Statistics illustrate How Italy Loves and Lives

Judith Harris (May 23, 2017)
What is romance worth? A new study of spending on love (clothes, food, beauty products and such) found that when they say, "I love you," Italians splash out just $112. Other current statistics show marriages are on the rise -- but so are divorces.

What is romance worth? Multimedial retailer QVC Italia, which sells products on line by broadcasting on multiple platforms including Sky, had statisticians from an outfit called Human Highway try to figure this out. The results were meant to calculate what love brings in terms of spending on clothes, food, beauty products and even household necessities. Three levels of loving were calculated. The least, E100 ($112), was spent upon his or her saying, "I love you" -- enough, perhaps, for a fancy dinner. A bit more, E127 ($143) was splashed out when he or she declared, "You are all mine." More, if not a gigantic amount, E450 ($505), was spent when the couple exclaimed, "Let's get married!"

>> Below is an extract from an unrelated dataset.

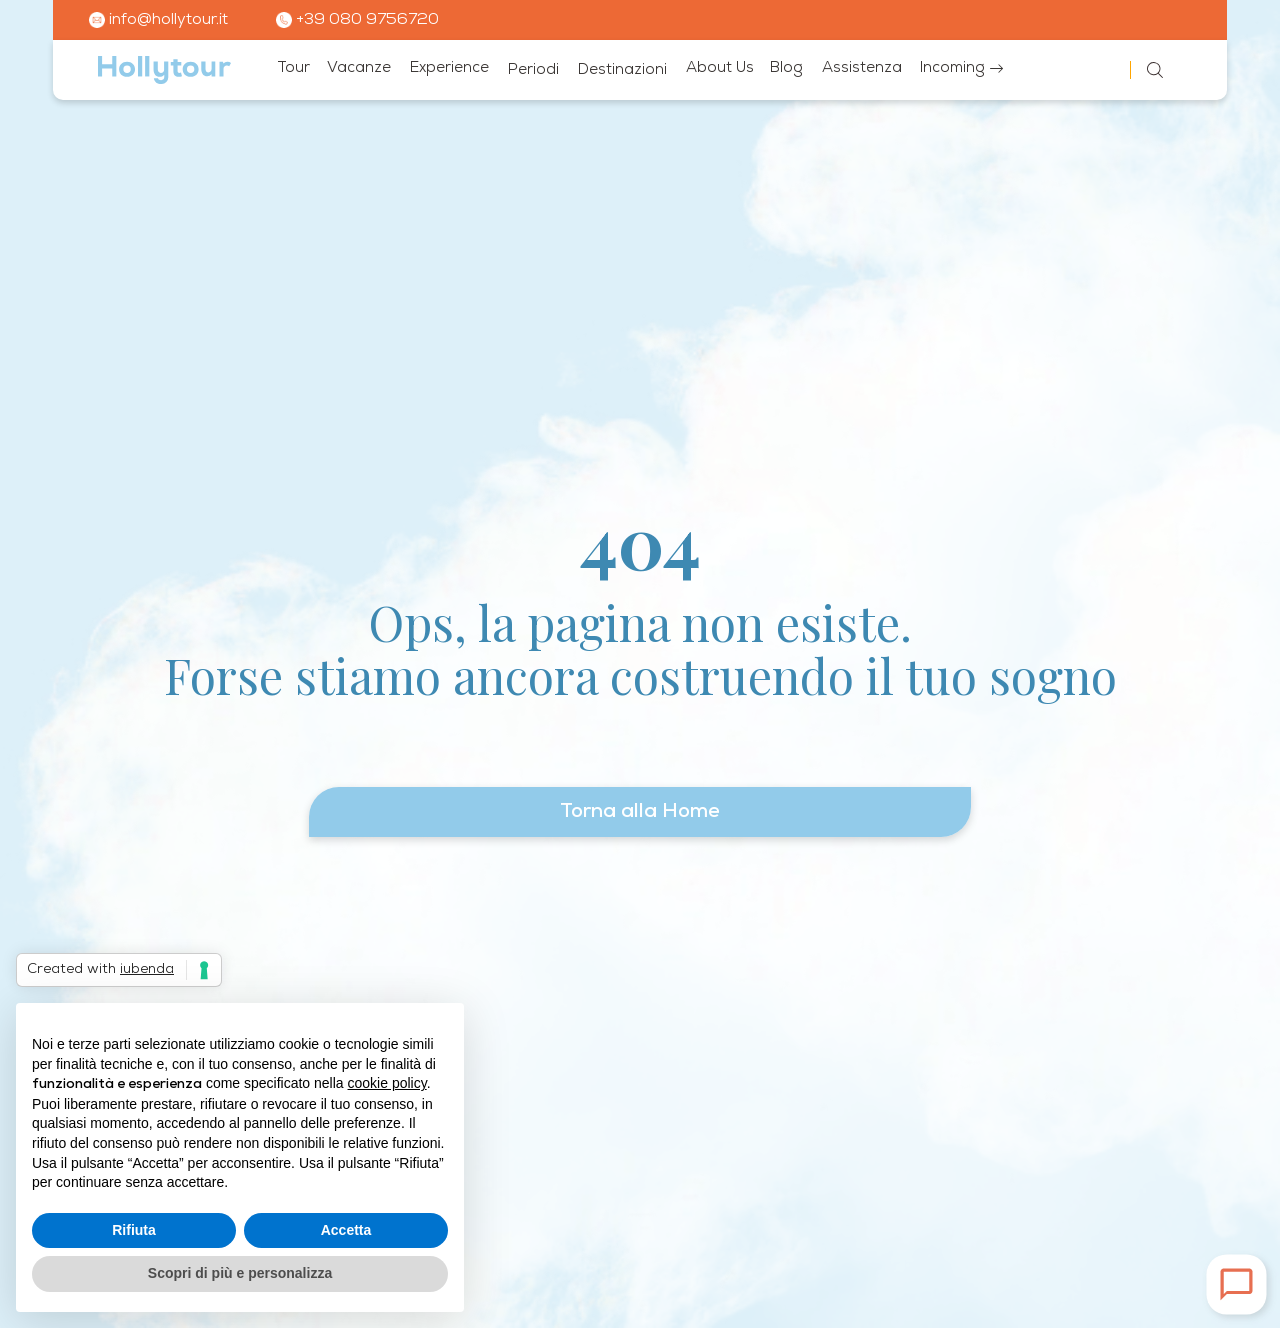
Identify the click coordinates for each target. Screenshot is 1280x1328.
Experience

In respect to the fashionable journalistic term, full disclosure, this reporter is obliged to confess that, however less than brilliant a student of economics, I spent a good deal of university time studying economic theory, still a terrific way to begin analysis of most problems. And so, if the above research gives us a picture of the value of love in real, rather than imaginary poetic terms, other current statistics also contribute to a snapshot of Italian life at a time of radical social change.

Translating love into marriage, it may come as a surprise that these are on the rise. In 2015 194,377 marriages were celebrated, 4,600 more than the previous year, according to a recent report by Istat, the reputable public statistics-gathering service. This serious turn-about seems to reflect two things. The first is the slight upsurge in the economy (and especially exports); during the bleak years between 2008, when the recession began, and 2014, some 10,000 fewer marriages were celebrated every single year. As an aside, of all these marriages, just over 12% were between an Italian citizen and a spouse with a foreign passport.

A possible secondary cause is passage of a new law speeding up the bureaucratic business of divorce. In fact, in the current turnabout, church marriages waned and those celebrated in town halls rose 8% more in 2015 than in 2014. Statistics also show that the average length of a marriage before divorce now stands at 17 years. At the same time, the number of divorces rose to a striking degree, up 57% over 2014; again, that radical upsurge is considered primarily due to the new speedy divorce law. Even so, at the time of divorce the average age of the husband is 48, the wife, 45.

In terms of culture, Italians can take pride in the fact that 30% visit museums while one out of four (24%) tour archaeological sites. Half of those over age 6 have been to the cinema recently. At almost 49% of the total, women read more books than men, 48.6%, over the past 12 months. Nine out of ten, male and female, watch TV habitually, and 52% of the men and 42% of the women read a newspaper or news magazine at least once a week.

The perhaps most dismal picture concerns Italian youth. In 2016 Italy fared worst in the entire European Union for the number of its young people,  2.2 million between the ages of 15 and 29, who neither attend school nor hold down jobs. Not surprisingly, therefore, two out of every three Italians of up to the age of 34, or 8.6 million (68%), still live at home with their parents. "In Italy, the children of the leadership class go to university and become in turn part of the managerial class. Working-class youth have trouble entering the job market, which still offers above all non-qualified jobs while those jobs on the intermediate level simply disappear," according to Rosaria Amato, writing in La Repubblica daily.

As a result, the November 2016 Istat figures also demonstrate that the entire class system in Italy is changing, and rapidly. The old, familiar working classes in Italy are now divided into subgroups. Those jobs which require no qualifications are increasing while the intermediate levels are disappearing, with obvious, serious political repercussions for the future.

And so to health and old age, Italy's elderly live longer than most in West Europe, to 83.2 years by comparison with the European average, 81 years; in the U.S. the average life span in 2014 was only 79 years of age, a tribute, perhaps, to the attention paid to nutrition as well as to the existence of a still functioning public health system.  On the other hand, current statistics indicate that the families suffering from real poverty have risen from 11.5% of the total in 2015 to 11.9% last year, while the number of families at risk of falling into poverty are seen as almost 29% of the population today.